* **Material for this exercise**:
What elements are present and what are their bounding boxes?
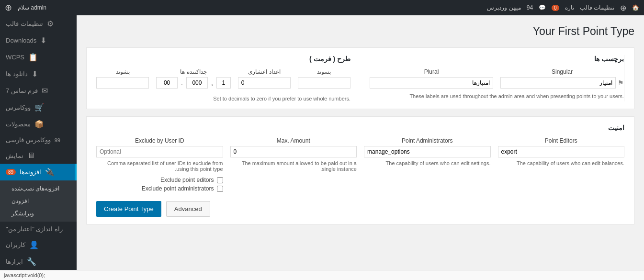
exclude-userid-input[interactable] (96, 146, 223, 157)
format-title: طرح ( فرمت ) (96, 55, 350, 63)
wp-logo-icon: ⊕ (5, 2, 12, 13)
addons-icon: 🔌 (45, 168, 55, 177)
notifications-badge: 0 (552, 5, 559, 11)
downloads-icon: ⬇ (40, 36, 46, 45)
page-title: Your First Point Type (86, 25, 634, 38)
point-admins-field: Point Administrators .The capability of … (364, 137, 491, 194)
wc-fa-icon: 99 (55, 137, 60, 143)
exclude-admins-checkbox[interactable] (217, 186, 223, 192)
advanced-button[interactable]: Advanced (166, 201, 210, 217)
separator-row: . , (156, 77, 231, 89)
users-label: کاربران (6, 241, 25, 248)
sidebar-item-contact[interactable]: ✉ فرم تماس 7 (0, 82, 77, 99)
max-amount-field: Max. Amount The maximum amount allowed t… (230, 137, 357, 194)
separator-val2[interactable] (186, 77, 208, 89)
point-editors-input[interactable] (498, 146, 625, 157)
exclude-admins-label: Exclude point administrators (142, 185, 214, 192)
sidebar-item-contact-label: فرم تماس 7 (6, 87, 38, 94)
singular-input[interactable] (500, 77, 616, 89)
labels-title: برچسب ها (370, 55, 624, 63)
sidebar-item-wcps-label: WCPS (6, 54, 24, 61)
sidebar-sub-add[interactable]: افزودن (0, 195, 77, 207)
sidebar-item-download-ha-label: دانلود ها (6, 70, 28, 78)
format-note: .Set to decimals to zero if you prefer t… (96, 96, 350, 101)
sidebar-sub-installed[interactable]: افزونه‌های نصب‌شده (0, 182, 77, 195)
add-addon-label: افزودن (11, 198, 29, 204)
dot-sep: . (180, 79, 184, 87)
sidebar-item-download-ha[interactable]: ⬇ دانلود ها (0, 66, 77, 82)
exclude-admins-row: Exclude point administrators (96, 185, 223, 192)
admin-bar-user[interactable]: میهن وردپرس (487, 4, 520, 11)
separator-label: جداکننده ها (156, 68, 231, 75)
sidebar-item-theme-settings[interactable]: ⚙ تنظیمات قالب (0, 15, 77, 32)
point-admins-label: Point Administrators (364, 137, 491, 144)
sidebar-item-credit[interactable]: راه اندازی "اعتبار من" (0, 222, 77, 236)
admin-bar-wp-icon: ⊕ (620, 3, 626, 12)
sidebar-item-tools[interactable]: 🔧 ابزارها (0, 253, 77, 270)
status-text: javascript:void(0); (4, 272, 45, 278)
wcps-icon: 📋 (28, 53, 38, 62)
format-field-row: بسوند اعداد اعشاری جداکننده ها . (96, 68, 350, 91)
sidebar-item-woo[interactable]: 🛒 ووکامرس (0, 99, 77, 116)
exclude-editors-checkbox[interactable] (217, 177, 223, 183)
admin-bar-home-icon: 🏠 (632, 4, 639, 11)
suffix-input[interactable] (96, 77, 149, 89)
credit-label: راه اندازی "اعتبار من" (6, 225, 63, 233)
sidebar-item-downloads[interactable]: ⬇ Downloads (0, 32, 77, 49)
exclude-note: Comma separated list of user IDs to excl… (96, 160, 223, 172)
sidebar-item-products[interactable]: 📦 محصولات (0, 116, 77, 133)
editor-label: ویرایشگر (11, 210, 34, 217)
sidebar-item-wcps[interactable]: 📋 WCPS (0, 49, 77, 66)
labels-format-section: برچسب ها Singular ⚑ Plural (86, 47, 634, 109)
plural-label: Plural (370, 68, 493, 75)
form-columns-top: برچسب ها Singular ⚑ Plural (96, 55, 624, 101)
theme-settings-icon: ⚙ (47, 19, 54, 28)
security-grid: Point Editors .The capability of users w… (96, 137, 624, 194)
separator-group: جداکننده ها . , (156, 68, 231, 91)
sidebar-item-woo-label: ووکامرس (6, 104, 31, 111)
exclude-userid-label: Exclude by User ID (96, 137, 223, 144)
contact-icon: ✉ (42, 86, 48, 95)
sidebar-submenu: افزونه‌های نصب‌شده افزودن ویرایشگر (0, 180, 77, 222)
users-icon: 👤 (29, 240, 39, 249)
create-point-type-button[interactable]: Create Point Type (96, 201, 161, 217)
exclude-editors-row: Exclude point editors (96, 177, 223, 183)
format-column: طرح ( فرمت ) بسوند اعداد اعشاری جداکننده… (96, 55, 360, 101)
addons-badge: 89 (6, 169, 16, 175)
woo-icon: 🛒 (34, 103, 44, 112)
products-icon: 📦 (34, 120, 44, 129)
status-bar: javascript:void(0); (0, 270, 644, 280)
labels-note: .These labels are used throughout the ad… (370, 93, 624, 99)
sidebar-item-addons-label: افزونه‌ها (20, 168, 41, 176)
singular-group: Singular ⚑ (500, 68, 624, 89)
admin-bar: ⊕ سلام admin 🏠 ⊕ تنظیمات قالب تازه 0 💬 9… (0, 0, 644, 15)
sidebar-item-display[interactable]: 🖥 نمایش (0, 147, 77, 164)
theme-settings-link[interactable]: تنظیمات قالب (580, 4, 614, 11)
decimals-input[interactable] (238, 77, 291, 89)
admin-bar-right: 🏠 ⊕ تنظیمات قالب تازه 0 💬 94 میهن وردپرس (487, 3, 639, 12)
exclude-editors-label: Exclude point editors (160, 177, 214, 183)
plural-input[interactable] (370, 77, 493, 89)
prefix-label: بسوند (298, 68, 350, 75)
download-ha-icon: ⬇ (32, 69, 38, 78)
admin-bar-new[interactable]: تازه (565, 4, 574, 11)
max-amount-label: Max. Amount (230, 137, 357, 144)
admin-bar-left: ⊕ سلام admin (5, 2, 46, 13)
separator-val1[interactable] (216, 77, 231, 89)
sidebar-item-wc-fa[interactable]: 99 ووکامرس فارسی (0, 133, 77, 147)
prefix-input[interactable] (298, 77, 350, 89)
point-editors-field: Point Editors .The capability of users w… (498, 137, 625, 194)
sidebar: ⚙ تنظیمات قالب ⬇ Downloads 📋 WCPS ⬇ دانل… (0, 15, 77, 280)
max-amount-input[interactable] (230, 146, 357, 157)
singular-label: Singular (500, 68, 624, 75)
sidebar-item-users[interactable]: 👤 کاربران (0, 236, 77, 253)
point-admins-input[interactable] (364, 146, 491, 157)
exclude-userid-field: Exclude by User ID Comma separated list … (96, 137, 223, 194)
separator-val3[interactable] (156, 77, 178, 89)
sidebar-item-addons[interactable]: 🔌 افزونه‌ها 89 (0, 164, 77, 180)
comments-icon: 💬 (539, 4, 546, 11)
sidebar-item-theme-label: تنظیمات قالب (6, 20, 43, 27)
sidebar-sub-editor[interactable]: ویرایشگر (0, 207, 77, 220)
site-name: سلام admin (18, 4, 46, 11)
sidebar-item-products-label: محصولات (6, 121, 31, 128)
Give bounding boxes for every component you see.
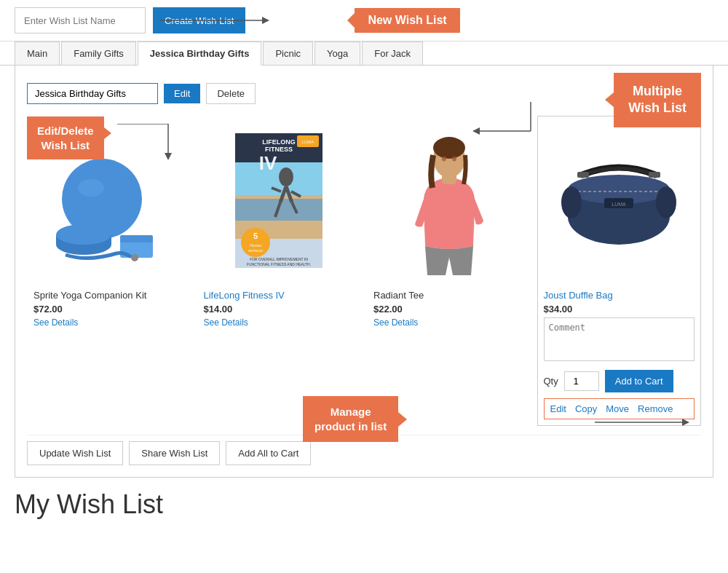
product-image-tee <box>373 122 525 282</box>
product-details-yoga-kit[interactable]: See Details <box>33 317 185 328</box>
svg-text:5: 5 <box>253 232 258 240</box>
copy-action-link[interactable]: Copy <box>575 403 597 414</box>
tabs-row: Main Family Gifts Jessica Birthday Gifts… <box>0 42 728 66</box>
delete-button[interactable]: Delete <box>206 83 256 104</box>
product-card-yoga-kit: Sprite Yoga Companion Kit $72.00 See Det… <box>27 116 191 426</box>
svg-text:workouts: workouts <box>248 248 264 253</box>
edit-delete-callout: Edit/DeleteWish List <box>27 116 104 159</box>
new-wishlist-callout: New Wish List <box>355 8 459 33</box>
svg-text:FOR OVERALL IMPROVEMENT IN: FOR OVERALL IMPROVEMENT IN <box>250 257 308 261</box>
edit-name-input[interactable] <box>27 83 158 104</box>
tab-main[interactable]: Main <box>15 42 60 65</box>
svg-text:LIFELONG: LIFELONG <box>263 138 296 146</box>
product-price-fitness: $14.00 <box>204 304 355 315</box>
main-content: Edit/DeleteWish List MultipleWish List E… <box>15 66 713 478</box>
qty-input[interactable] <box>564 371 599 391</box>
svg-rect-51 <box>577 172 589 178</box>
wish-list-name-input[interactable] <box>15 7 146 33</box>
svg-rect-52 <box>649 172 660 178</box>
update-wish-list-button[interactable]: Update Wish List <box>27 441 123 465</box>
qty-label: Qty <box>544 376 558 387</box>
edit-button[interactable]: Edit <box>164 84 200 103</box>
product-card-bag: LUMA Joust Duffle Bag $34.00 Qty Add to … <box>537 116 702 426</box>
svg-point-20 <box>279 167 293 186</box>
svg-marker-1 <box>262 17 269 24</box>
tab-family-gifts[interactable]: Family Gifts <box>61 42 136 65</box>
comment-textarea[interactable] <box>544 317 695 361</box>
svg-text:LUMA: LUMA <box>302 140 314 144</box>
svg-point-49 <box>561 186 582 218</box>
svg-point-9 <box>78 179 104 197</box>
multiple-wishlist-callout: MultipleWish List <box>614 73 701 127</box>
add-all-to-cart-button[interactable]: Add All to Cart <box>226 441 311 465</box>
share-wish-list-button[interactable]: Share Wish List <box>129 441 220 465</box>
create-wish-list-button[interactable]: Create Wish List <box>153 7 245 33</box>
product-card-tee: Radiant Tee $22.00 See Details <box>367 116 531 426</box>
remove-action-link[interactable]: Remove <box>638 403 673 414</box>
svg-point-43 <box>442 157 446 162</box>
svg-point-15 <box>131 254 138 261</box>
product-image-bag: LUMA <box>544 122 695 282</box>
page-title: My Wish List <box>0 478 728 531</box>
product-card-fitness: LIFELONG FITNESS IV LUMA 5 Fitness worko… <box>197 116 362 426</box>
tab-yoga[interactable]: Yoga <box>314 42 360 65</box>
manage-product-callout: Manageproduct in list <box>303 396 398 442</box>
action-links: Edit Copy Move Remove <box>544 398 695 419</box>
product-price-yoga-kit: $72.00 <box>33 304 185 315</box>
svg-point-42 <box>433 137 465 159</box>
product-details-tee[interactable]: See Details <box>373 317 525 328</box>
product-price-bag: $34.00 <box>544 304 695 315</box>
tee-image <box>402 130 496 275</box>
product-name-fitness[interactable]: LifeLong Fitness IV <box>204 290 355 301</box>
product-price-tee: $22.00 <box>373 304 525 315</box>
svg-point-50 <box>656 186 676 218</box>
add-to-cart-button[interactable]: Add to Cart <box>605 370 673 392</box>
tab-jessica-birthday-gifts[interactable]: Jessica Birthday Gifts <box>138 42 262 66</box>
qty-row: Qty Add to Cart <box>544 370 695 392</box>
svg-point-12 <box>56 224 111 245</box>
svg-text:LUMA: LUMA <box>612 202 627 207</box>
edit-row: Edit Delete <box>27 83 701 104</box>
product-details-fitness[interactable]: See Details <box>204 317 355 328</box>
svg-rect-14 <box>120 235 153 242</box>
edit-action-link[interactable]: Edit <box>550 403 566 414</box>
products-grid: Sprite Yoga Companion Kit $72.00 See Det… <box>27 116 701 426</box>
product-image-fitness: LIFELONG FITNESS IV LUMA 5 Fitness worko… <box>204 122 355 282</box>
product-name-yoga-kit: Sprite Yoga Companion Kit <box>33 290 185 301</box>
svg-point-44 <box>452 157 456 162</box>
bag-image: LUMA <box>557 144 681 261</box>
top-bar: Create Wish List New Wish List <box>0 0 728 42</box>
product-name-bag[interactable]: Joust Duffle Bag <box>544 290 695 301</box>
tab-for-jack[interactable]: For Jack <box>362 42 423 65</box>
tab-picnic[interactable]: Picnic <box>263 42 313 65</box>
fitness-image: LIFELONG FITNESS IV LUMA 5 Fitness worko… <box>228 130 330 275</box>
product-name-tee: Radiant Tee <box>373 290 525 301</box>
svg-text:Fitness: Fitness <box>250 243 262 248</box>
svg-text:FUNCTIONAL FITNESS AND HEALTH.: FUNCTIONAL FITNESS AND HEALTH. <box>247 262 311 266</box>
svg-text:IV: IV <box>259 152 277 174</box>
move-action-link[interactable]: Move <box>606 403 629 414</box>
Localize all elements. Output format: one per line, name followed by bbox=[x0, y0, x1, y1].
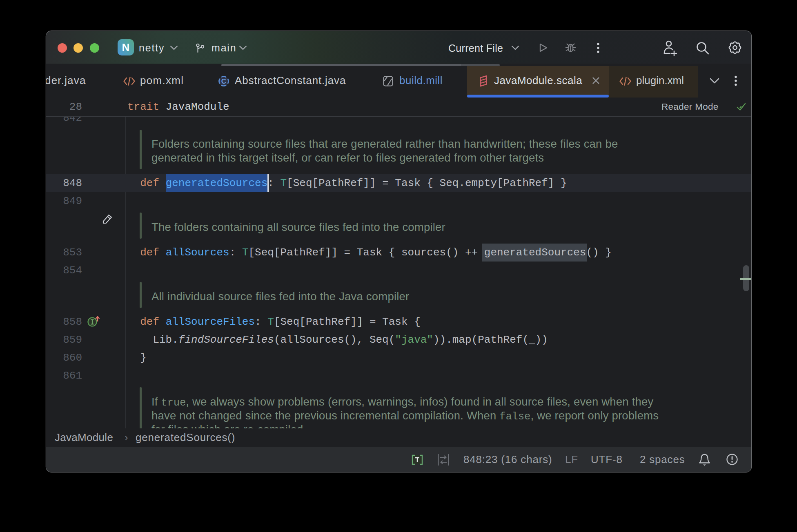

* **What the task requires**:
From the entries, copy every line in which the string "contact" can be found.

* **Exercise result**:
sidebar-item-contact[interactable]: ✉ فرم تماس 7 (0, 82, 77, 99)
sidebar-item-contact-label: فرم تماس 7 (6, 87, 38, 94)
contact-icon: ✉ (42, 86, 48, 95)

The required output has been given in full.